- [DATA TO USE]:
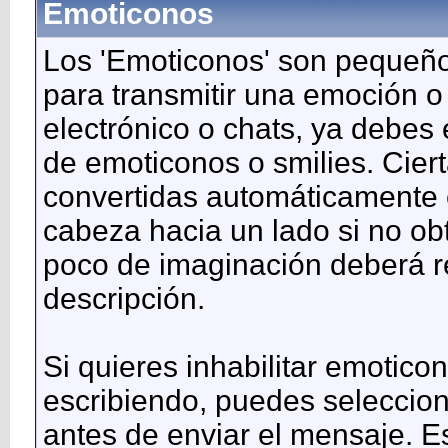
Emoticonos
Los 'Emoticonos' son pequeño
para transmitir una emoción o
electrónico o chats, ya debes 
de emoticonos o smilies. Cie
convertidas automáticamente e
cabeza hacia un lado si no ob
poco de imaginación deberá r
descripción.
Si quieres inhabilitar emotic
escribiendo, puedes seleccion
antes de enviar el mensaje. E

- [WORK TASK]: Reproduce, word for word, everything in the listing above except the pictures.

- [WRITTEN RESPONSE]:
Emoticonos
Los 'Emoticonos' son pequeño
para transmitir una emoción o
electrónico o chats, ya debes 
de emoticonos o smilies. Cie
convertidas automáticamente e
cabeza hacia un lado si no ob
poco de imaginación deberá r
descripción.
Si quieres inhabilitar emotic
escribiendo, puedes seleccion
antes de enviar el mensaje. E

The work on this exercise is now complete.